Linda Murphy is part of an alarming statistic.
"Sometimes my money don't last the whole month," she said.
The Silvis woman represents 15% of Americans who don't get enough food. That's why she turns to the pantry at Christ United Methodist Church for help.
"I would stand in line just to get some extra food," she said.
The East Moline pantry continues to see more clients like Linda. It served about a thousand more people in 2013.
"We can only give so much," said Sue Swartz, who supervises the volunteer crew.
The new farm bill slices more than $8 billion in food stamp spending over the next decade. That could cut benefits to some 850,000 Americans. But the congressional compromise is far less severe than it could have been.
Cuts will go to some 17 so-called heat-and-eat states. These are states that tie utility assistance with food stamps.
"We are just very happy to get a farm bill passed," said Caren Laughlin, marketing director for the River Bend Food Bank in Davenport.
This legislation is really the best of all alternatives for the food bank. That will allow it to keep feeding the hungry with a variety of programs.

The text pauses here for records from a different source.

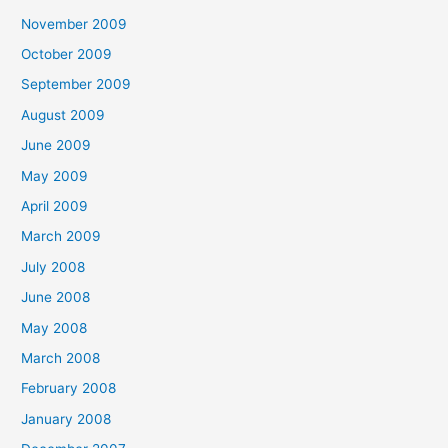
November 2009
October 2009
September 2009
August 2009
June 2009
May 2009
April 2009
March 2009
July 2008
June 2008
May 2008
March 2008
February 2008
January 2008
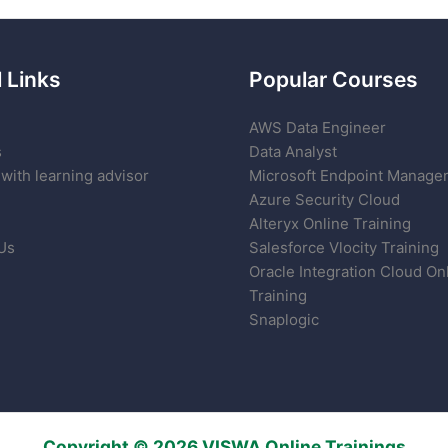
 Links
Popular Courses
AWS Data Engineer
s
Data Analyst
with learning advisor
Microsoft Endpoint Manage
Azure Security Cloud
Alteryx Online Training
Us
Salesforce Vlocity Training
Oracle Integration Cloud On
Training
Snaplogic
Copyright © 2026 VISWA Online Trainings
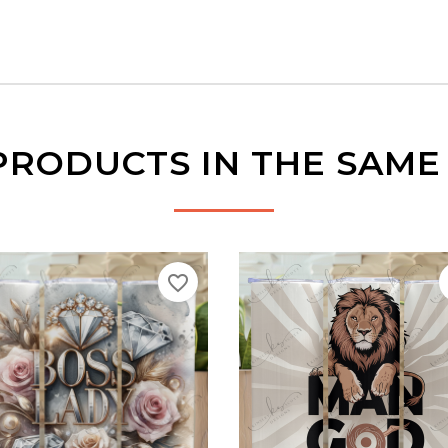
PRODUCTS IN THE SAM
favorite_border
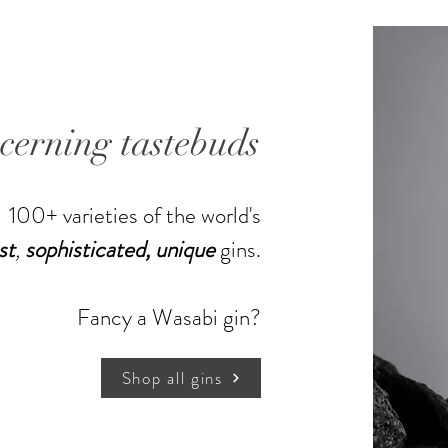
scerning tastebuds
100+ varieties of the world's
st
,
sophisticated,
unique
gins.
Shop more gins
Fancy a Wasabi gin?
Shop all gins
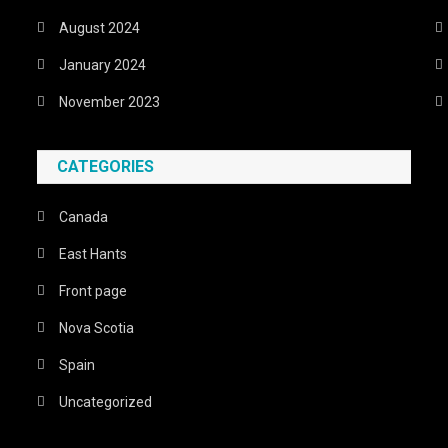
August 2024
January 2024
November 2023
CATEGORIES
Canada
East Hants
Front page
Nova Scotia
Spain
Uncategorized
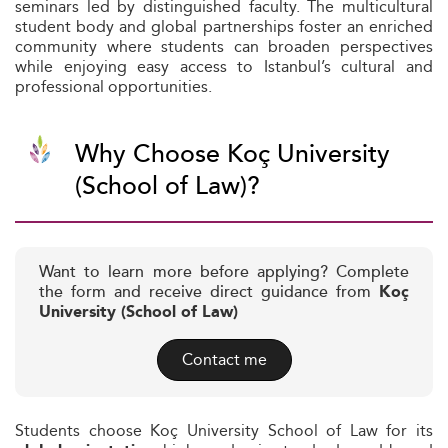
seminars led by distinguished faculty. The multicultural
student body and global partnerships foster an enriched
community where students can broaden perspectives
while enjoying easy access to Istanbul’s cultural and
professional opportunities.
Why Choose Koç University
(School of Law)?
Want to learn more before applying? Complete
the form and receive direct guidance from
Koç
University (School of Law)
Contact me
Students choose Koç University School of Law for its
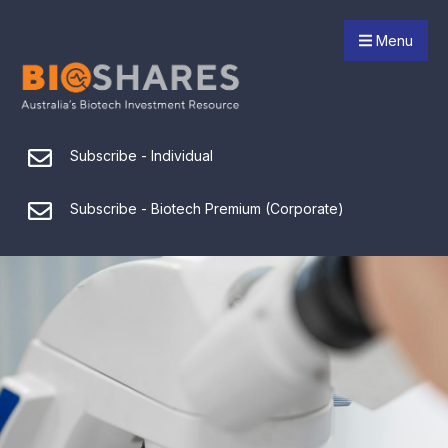
Menu
Subscribe - Individual
Subscribe - Biotech Premium (Corporate)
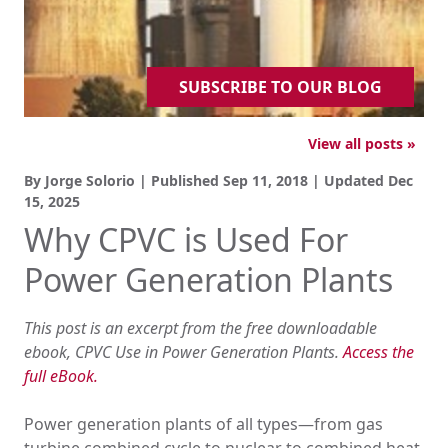
SUBSCRIBE TO OUR BLOG
View all posts »
By Jorge Solorio | Published
Sep 11, 2018
| Updated
Dec
15, 2025
Why CPVC is Used For
Power Generation Plants
This post is an excerpt from the free downloadable
ebook, CPVC Use in Power Generation Plants.
Access the
full eBook.
Power generation plants of all types—from gas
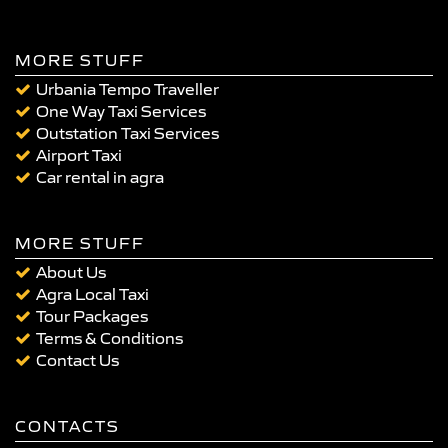
MORE STUFF
Urbania Tempo Traveller
One Way Taxi Services
Outstation Taxi Services
Airport Taxi
Car rental in agra
MORE STUFF
About Us
Agra Local Taxi
Tour Packages
Terms & Conditions
Contact Us
CONTACTS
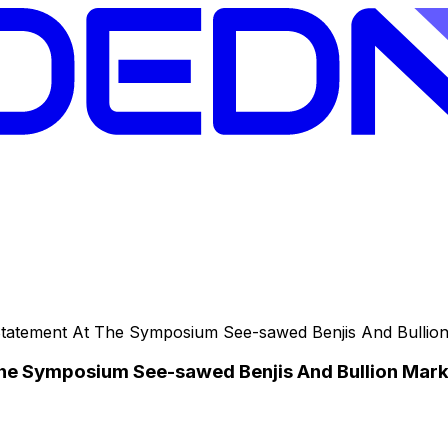
tatement At The Symposium See-sawed Benjis And Bullio
he Symposium See-sawed Benjis And Bullion Mark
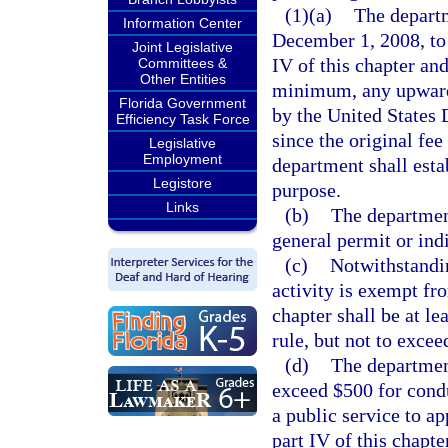
(1)(a)
The departm
Information Center
December 1, 2008, to 
Joint Legislative
IV of this chapter and
Committees &
Other Entities
minimum, any upward
Florida Government
by the United States 
Efficiency Task Force
since the original fe
Legislative
Employment
department shall estab
Legistore
purpose.
Links
(b)
The department
general permit or ind
(c)
Notwithstandi
activity is exempt fr
chapter shall be at l
rule, but not to excee
(d)
The department
exceed $500 for cond
a public service to ap
part IV of this chapt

It's a busy scene inside on Friday. That's where the food bank fills orders for dozens of pantries that serve the needy.
"The cuts to food stamps will not affect Iowa and Illinois in any way," she said.
Food banks will also receive an extra $200 million. That will enhance its distribution of federal commodities.
"All the systems are in place for us to distribute the food," she said. "This is just going to mean that there will be more food for us to distribute."
That's good news for food pantries that are stretched to the limit.
"There's a great need," Swartz said.
Clients like Linda Murphy can be more than another number. She can get the help she needs.
"I know there's a lot of people in the economy that is hurting for food," she concluded.
Now, there will be food from a farm bill that continues to help Americans.